Une femme particulière
Mais la réputation seule de ses gâteaux ne faisait pas tout. Clémence avait une autre particularité qu’elle a su transformer en atout... Clémence était une femme à barbe.
« C'est vers l'âge de dix-huit ans qu'elle vit apparaître d'indiscrets poils follets auxquels elle faisait une guerre acharnée. Bientôt, ils envahirent la lèvre supérieure et le menton. Pendant quarante ans, elle combattit ces signes visibles d'une fausse virilité, rasant, émondant, épilant. Tous ses efforts demeurèrent inutiles. Enfin, il y a quelques années, elle s'avoua vaincue.
Depuis, son visage est orné d'une belle barbe et elle regrette vivement n'avoir pas pris plus tôt cette décision. Elle est obligée de reconnaître que la liberté laissée à la barbe a été le point de départ d'une excellente santé dont elle n'a cessé d'être douée depuis ce moment.
Cette correspondance de la santé avec le port de la barbe a été fréquemment signalée chez les femmes à barbe. Quand elles tourmentent leur système pileux, elles éprouvent des malaises divers et des troubles nerveux qui ne cessent que lorsqu'elles se décident à le laisser croître librement. Sa mère et sa sœur étaient également agrémentées d'un système pileux assez développé. »
Docteur Edgar Bérillon, Revue de psychothérapie et de psychologie appliquée, 1906
Le 22 janvier 1862, Clémence a épousé Pierre-Joseph Lestienne (comme quoi, la barbe n’était pas un handicap !). Deux fils sont nés de cette union et de fait, Tony Lestienne, chef (anciennement étoilé) de la Matelote est le descendant direct de Clémence, d’où le portrait qui trône majestueusement dans l’entrée de son restaurant.
« Ses goûts sont toujours portés aux travaux de son sexe. Elle a toujours fait preuve d'une coquetterie de bon aloi, réunissant en elle toutes les qualités de la femme et de la mère de famille », conclut le docteur Bérillon.
À Boulogne-sur-Mer, elle se tenait l’hiver en face de la chapelle des Annonciades, sur la place du Palais de Justice (l’actuelle place de la Résistance). L’été, on la trouvait sur la foire, à l’extrémité de l’esplanade, devant la tour Notre-Dame, à l’angle du boulevard Mariette.
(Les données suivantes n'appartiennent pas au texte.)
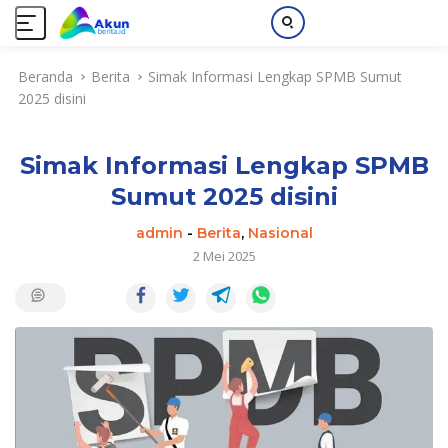
L
Beranda
Berita
Simak Informasi Lengkap SPMB Sumut
a
2025 disini
n
g
s
Simak Informasi Lengkap SPMB
u
n
Sumut 2025 disini
g
k
admin
-
Berita
,
Nasional
e
2 Mei 2025
k
o
n
t
e
n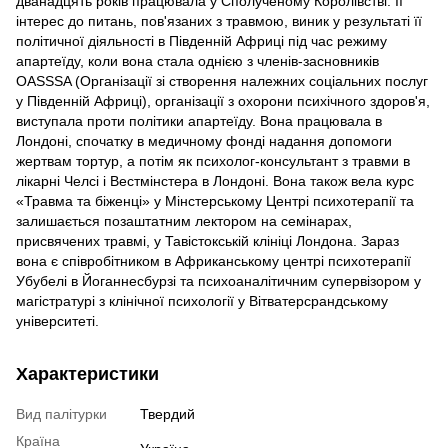
дванадцять років працювала у Сполученому Королівстві. Її
інтерес до питань, пов'язаних з травмою, виник у результаті її
політичної діяльності в Південній Африці під час режиму
апартеїду, коли вона стала однією з членів-засновників
OASSSA (Організації зі створення належних соціальних послуг
у Південній Африці), організації з охорони психічного здоров'я,
виступала проти політики апартеїду. Вона працювала в
Лондоні, спочатку в медичному фонді надання допомоги
жертвам тортур, а потім як психолог-консультант з травми в
лікарні Челсі і Вестмінстера в Лондоні. Вона також вела курс
«Травма та біженці» у Мінстерському Центрі психотерапії та
залишається позаштатним лектором на семінарах,
присвячених травмі, у Тавістокській клініці Лондона. Зараз
вона є співробітником в Африканському центрі психотерапії
Убубелі в Йоганнесбурзі та психоаналітичним супервізором у
магістратурі з клінічної психології у Вітватерсрандському
університеті.
Характеристики
Вид палітурки
Твердий
Країна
Sa baraque appelée «Le Paradis des enfants» était la plus longue de la foire. C’est précisément dans cette roulotte qu’elle décéda, le 14 février 1919. L’enseigne fut reprise par son fils, puis transférée au 17, rue de Lille, où l’on y vendait également des jouets. «La Femme à barbe» a été inhumée dans le cimetière Est, où sa tombe est toujours visible.